━━ Supplied records ━━

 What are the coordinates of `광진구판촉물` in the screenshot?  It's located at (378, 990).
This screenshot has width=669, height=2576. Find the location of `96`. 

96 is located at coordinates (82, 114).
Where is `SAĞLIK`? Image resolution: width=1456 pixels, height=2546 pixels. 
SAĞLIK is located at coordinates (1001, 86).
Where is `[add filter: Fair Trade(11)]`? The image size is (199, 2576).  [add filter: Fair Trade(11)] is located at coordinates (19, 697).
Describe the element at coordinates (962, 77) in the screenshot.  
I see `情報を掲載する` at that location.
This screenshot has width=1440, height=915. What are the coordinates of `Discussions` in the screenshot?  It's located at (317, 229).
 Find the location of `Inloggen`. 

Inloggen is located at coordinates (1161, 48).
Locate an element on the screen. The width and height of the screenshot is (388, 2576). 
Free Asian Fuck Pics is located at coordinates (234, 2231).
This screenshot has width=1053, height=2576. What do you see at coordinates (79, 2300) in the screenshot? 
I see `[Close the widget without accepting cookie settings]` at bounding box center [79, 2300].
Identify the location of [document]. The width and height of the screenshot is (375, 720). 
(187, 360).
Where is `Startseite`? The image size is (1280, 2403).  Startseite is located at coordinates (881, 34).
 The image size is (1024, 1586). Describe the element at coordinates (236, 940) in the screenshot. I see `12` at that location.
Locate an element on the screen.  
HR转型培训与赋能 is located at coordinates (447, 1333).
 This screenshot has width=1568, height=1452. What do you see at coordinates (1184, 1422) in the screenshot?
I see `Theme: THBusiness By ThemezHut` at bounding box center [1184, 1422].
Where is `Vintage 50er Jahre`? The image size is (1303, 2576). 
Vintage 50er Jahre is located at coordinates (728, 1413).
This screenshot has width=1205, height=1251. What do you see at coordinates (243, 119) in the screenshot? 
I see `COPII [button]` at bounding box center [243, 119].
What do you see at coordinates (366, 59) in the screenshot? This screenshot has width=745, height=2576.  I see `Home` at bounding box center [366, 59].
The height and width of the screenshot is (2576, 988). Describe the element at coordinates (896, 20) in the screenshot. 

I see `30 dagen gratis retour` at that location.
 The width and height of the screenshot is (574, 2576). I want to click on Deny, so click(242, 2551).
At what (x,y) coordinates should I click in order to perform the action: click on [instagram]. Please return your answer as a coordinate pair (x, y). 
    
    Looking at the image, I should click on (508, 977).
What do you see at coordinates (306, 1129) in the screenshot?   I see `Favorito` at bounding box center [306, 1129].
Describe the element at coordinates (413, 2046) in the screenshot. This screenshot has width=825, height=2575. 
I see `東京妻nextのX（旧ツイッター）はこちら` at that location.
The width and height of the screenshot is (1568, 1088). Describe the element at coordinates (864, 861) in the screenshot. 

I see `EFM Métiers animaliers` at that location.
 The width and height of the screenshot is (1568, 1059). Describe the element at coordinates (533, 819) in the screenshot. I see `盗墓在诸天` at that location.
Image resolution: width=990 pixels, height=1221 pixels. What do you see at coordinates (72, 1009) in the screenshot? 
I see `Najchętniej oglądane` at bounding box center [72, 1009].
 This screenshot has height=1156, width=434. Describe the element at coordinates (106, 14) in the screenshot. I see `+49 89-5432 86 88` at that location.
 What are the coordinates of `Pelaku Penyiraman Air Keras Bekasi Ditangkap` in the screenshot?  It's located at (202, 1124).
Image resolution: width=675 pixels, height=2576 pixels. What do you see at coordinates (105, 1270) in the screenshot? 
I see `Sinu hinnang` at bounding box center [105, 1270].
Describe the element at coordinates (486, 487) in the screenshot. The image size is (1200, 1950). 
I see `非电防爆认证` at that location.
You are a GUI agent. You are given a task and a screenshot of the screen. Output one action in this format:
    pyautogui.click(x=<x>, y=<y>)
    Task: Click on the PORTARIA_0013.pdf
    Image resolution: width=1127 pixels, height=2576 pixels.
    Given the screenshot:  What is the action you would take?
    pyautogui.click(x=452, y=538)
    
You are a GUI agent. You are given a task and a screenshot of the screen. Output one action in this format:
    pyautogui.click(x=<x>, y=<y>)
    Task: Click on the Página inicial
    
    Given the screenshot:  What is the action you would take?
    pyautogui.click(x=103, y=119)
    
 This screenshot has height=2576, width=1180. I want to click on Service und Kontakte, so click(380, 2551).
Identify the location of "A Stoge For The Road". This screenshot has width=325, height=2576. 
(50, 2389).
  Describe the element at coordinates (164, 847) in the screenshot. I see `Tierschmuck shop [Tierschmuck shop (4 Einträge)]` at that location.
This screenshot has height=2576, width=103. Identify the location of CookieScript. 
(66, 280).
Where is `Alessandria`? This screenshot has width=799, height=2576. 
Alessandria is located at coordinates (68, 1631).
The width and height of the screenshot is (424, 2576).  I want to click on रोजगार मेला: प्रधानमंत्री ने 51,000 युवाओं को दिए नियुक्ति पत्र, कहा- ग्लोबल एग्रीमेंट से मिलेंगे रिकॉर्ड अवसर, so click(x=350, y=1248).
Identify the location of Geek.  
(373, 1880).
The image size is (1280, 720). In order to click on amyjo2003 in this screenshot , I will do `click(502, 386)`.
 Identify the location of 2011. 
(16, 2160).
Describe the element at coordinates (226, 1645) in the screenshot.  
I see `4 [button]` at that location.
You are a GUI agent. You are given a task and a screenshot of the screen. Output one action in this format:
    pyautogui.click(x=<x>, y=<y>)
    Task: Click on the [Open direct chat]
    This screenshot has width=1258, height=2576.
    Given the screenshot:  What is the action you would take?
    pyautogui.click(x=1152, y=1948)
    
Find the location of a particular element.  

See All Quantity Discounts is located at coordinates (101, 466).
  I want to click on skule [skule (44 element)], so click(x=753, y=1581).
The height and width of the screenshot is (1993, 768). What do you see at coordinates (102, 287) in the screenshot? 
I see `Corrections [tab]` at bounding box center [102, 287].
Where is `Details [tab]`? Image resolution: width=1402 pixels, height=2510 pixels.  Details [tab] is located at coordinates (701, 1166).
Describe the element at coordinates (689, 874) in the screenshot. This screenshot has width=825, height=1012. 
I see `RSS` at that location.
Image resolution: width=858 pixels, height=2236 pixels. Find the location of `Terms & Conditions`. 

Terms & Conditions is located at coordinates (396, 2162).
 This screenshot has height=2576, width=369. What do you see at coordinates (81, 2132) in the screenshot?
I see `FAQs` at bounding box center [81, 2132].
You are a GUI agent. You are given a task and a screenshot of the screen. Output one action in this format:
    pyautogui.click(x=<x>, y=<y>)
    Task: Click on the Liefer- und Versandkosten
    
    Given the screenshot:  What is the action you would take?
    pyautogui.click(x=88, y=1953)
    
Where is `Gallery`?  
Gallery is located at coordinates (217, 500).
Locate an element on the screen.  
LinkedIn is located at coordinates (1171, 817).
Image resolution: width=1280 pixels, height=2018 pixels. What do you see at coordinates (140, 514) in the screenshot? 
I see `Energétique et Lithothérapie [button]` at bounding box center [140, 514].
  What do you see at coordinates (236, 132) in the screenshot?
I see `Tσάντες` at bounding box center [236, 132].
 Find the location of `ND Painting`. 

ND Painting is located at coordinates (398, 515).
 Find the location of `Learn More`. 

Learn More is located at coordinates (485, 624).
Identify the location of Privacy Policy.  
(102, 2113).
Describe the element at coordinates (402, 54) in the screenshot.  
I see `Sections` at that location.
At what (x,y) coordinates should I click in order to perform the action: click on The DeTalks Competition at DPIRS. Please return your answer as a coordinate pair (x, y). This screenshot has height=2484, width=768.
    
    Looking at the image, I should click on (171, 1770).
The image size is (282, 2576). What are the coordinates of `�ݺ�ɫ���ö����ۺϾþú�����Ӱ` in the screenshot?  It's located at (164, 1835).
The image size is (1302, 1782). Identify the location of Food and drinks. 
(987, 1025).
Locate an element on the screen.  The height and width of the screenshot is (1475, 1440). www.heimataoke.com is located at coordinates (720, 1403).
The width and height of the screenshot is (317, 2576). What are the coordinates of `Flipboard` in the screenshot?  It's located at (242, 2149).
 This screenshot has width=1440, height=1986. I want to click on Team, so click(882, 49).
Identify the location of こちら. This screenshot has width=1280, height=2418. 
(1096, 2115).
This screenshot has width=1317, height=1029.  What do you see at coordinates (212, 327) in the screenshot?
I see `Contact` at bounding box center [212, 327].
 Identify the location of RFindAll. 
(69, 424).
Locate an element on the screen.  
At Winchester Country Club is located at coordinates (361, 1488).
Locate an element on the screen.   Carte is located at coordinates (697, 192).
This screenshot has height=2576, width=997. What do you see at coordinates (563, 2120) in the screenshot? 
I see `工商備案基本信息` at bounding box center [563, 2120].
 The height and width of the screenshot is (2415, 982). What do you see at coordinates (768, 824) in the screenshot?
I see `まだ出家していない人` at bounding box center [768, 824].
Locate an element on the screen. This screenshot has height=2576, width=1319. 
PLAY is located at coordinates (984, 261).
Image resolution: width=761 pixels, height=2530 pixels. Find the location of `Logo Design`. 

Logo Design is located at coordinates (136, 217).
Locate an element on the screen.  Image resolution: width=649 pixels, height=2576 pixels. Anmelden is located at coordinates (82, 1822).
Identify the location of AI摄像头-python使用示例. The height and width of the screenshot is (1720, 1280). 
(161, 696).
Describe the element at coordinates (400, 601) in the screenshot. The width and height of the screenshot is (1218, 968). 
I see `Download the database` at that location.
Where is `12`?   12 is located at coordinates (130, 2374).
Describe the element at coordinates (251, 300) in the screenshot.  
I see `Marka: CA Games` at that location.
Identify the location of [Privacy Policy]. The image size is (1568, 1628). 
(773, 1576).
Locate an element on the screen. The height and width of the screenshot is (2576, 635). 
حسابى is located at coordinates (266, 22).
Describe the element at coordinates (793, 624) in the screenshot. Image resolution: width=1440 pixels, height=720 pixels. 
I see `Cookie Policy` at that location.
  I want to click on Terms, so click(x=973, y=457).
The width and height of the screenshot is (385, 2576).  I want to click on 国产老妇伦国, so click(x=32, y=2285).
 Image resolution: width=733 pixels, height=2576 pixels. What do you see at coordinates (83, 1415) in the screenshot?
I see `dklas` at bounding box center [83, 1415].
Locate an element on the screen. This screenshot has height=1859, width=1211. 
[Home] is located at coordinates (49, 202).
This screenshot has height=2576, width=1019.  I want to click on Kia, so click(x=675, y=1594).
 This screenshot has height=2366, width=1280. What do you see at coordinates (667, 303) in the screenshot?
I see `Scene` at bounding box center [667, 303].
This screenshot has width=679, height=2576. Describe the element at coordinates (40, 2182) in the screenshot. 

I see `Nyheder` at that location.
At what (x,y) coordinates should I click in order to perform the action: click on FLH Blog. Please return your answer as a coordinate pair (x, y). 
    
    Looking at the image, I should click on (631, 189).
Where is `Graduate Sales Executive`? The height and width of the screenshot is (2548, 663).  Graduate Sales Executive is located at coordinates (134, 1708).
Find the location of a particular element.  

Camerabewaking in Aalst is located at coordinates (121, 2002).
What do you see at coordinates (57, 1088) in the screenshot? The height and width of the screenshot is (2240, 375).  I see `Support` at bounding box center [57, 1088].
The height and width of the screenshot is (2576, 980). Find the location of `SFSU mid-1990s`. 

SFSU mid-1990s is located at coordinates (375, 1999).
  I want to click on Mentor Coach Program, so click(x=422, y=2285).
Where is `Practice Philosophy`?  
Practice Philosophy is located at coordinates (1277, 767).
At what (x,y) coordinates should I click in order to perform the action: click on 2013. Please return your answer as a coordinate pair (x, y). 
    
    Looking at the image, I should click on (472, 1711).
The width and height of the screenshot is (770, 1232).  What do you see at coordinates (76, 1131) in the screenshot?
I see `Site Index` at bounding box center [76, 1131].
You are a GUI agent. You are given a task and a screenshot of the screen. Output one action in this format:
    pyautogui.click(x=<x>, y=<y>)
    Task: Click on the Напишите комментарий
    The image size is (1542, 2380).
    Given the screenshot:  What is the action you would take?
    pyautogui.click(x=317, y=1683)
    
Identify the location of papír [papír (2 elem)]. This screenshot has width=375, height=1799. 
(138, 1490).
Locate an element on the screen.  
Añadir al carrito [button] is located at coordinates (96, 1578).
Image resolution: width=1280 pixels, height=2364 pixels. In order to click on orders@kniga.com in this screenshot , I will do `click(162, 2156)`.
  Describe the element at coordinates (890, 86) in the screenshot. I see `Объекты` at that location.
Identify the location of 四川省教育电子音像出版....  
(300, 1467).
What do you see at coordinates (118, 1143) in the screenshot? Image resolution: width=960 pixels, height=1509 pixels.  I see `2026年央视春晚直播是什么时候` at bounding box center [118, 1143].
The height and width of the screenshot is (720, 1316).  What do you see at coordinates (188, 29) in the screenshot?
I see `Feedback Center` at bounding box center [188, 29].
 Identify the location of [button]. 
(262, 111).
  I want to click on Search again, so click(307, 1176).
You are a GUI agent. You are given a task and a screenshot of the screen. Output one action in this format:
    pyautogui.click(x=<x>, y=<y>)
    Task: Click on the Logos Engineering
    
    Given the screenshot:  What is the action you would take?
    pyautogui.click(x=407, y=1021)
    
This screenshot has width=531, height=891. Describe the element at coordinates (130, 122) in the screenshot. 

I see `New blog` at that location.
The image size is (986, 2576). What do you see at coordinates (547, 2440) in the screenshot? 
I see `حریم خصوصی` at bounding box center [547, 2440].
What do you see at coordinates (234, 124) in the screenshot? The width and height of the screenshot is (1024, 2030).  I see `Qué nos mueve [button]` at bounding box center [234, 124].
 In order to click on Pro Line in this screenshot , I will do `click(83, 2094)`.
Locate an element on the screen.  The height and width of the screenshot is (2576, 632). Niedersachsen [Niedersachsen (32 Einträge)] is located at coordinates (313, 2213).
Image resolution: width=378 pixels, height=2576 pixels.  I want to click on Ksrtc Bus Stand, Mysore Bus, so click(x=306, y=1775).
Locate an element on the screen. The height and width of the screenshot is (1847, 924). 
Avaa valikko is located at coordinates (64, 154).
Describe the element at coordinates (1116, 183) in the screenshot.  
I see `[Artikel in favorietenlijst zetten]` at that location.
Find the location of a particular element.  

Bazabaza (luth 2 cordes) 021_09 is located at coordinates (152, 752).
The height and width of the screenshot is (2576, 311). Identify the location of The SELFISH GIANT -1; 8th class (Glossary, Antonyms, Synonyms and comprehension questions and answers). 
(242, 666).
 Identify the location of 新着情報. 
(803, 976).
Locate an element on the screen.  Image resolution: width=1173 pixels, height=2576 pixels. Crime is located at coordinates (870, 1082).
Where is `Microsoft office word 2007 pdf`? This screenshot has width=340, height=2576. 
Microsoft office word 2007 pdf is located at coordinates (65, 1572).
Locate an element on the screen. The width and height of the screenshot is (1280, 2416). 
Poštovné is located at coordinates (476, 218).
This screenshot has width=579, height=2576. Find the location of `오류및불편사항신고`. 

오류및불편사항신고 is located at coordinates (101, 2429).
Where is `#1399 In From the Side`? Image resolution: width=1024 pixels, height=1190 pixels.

━━━

- Task requirements: Working from the records above, write out verbatim only the lines from the line containing "Task: Click on the PORTARIA_0013.pdf" through the line containing "The width and height of the screenshot is (424, 2576).".

- Reply:
    Task: Click on the PORTARIA_0013.pdf
    Image resolution: width=1127 pixels, height=2576 pixels.
    Given the screenshot:  What is the action you would take?
    pyautogui.click(x=452, y=538)
    
You are a GUI agent. You are given a task and a screenshot of the screen. Output one action in this format:
    pyautogui.click(x=<x>, y=<y>)
    Task: Click on the Página inicial
    
    Given the screenshot:  What is the action you would take?
    pyautogui.click(x=103, y=119)
    
 This screenshot has height=2576, width=1180. I want to click on Service und Kontakte, so click(380, 2551).
Identify the location of "A Stoge For The Road". This screenshot has width=325, height=2576. 
(50, 2389).
  Describe the element at coordinates (164, 847) in the screenshot. I see `Tierschmuck shop [Tierschmuck shop (4 Einträge)]` at that location.
This screenshot has height=2576, width=103. Identify the location of CookieScript. 
(66, 280).
Where is `Alessandria`? This screenshot has width=799, height=2576. 
Alessandria is located at coordinates (68, 1631).
The width and height of the screenshot is (424, 2576).  I want to click on रोजगार मेला: प्रधानमंत्री ने 51,000 युवाओं को दिए नियुक्ति पत्र, कहा- ग्लोबल एग्रीमेंट से मिलेंगे रिकॉर्ड अवसर, so click(x=350, y=1248).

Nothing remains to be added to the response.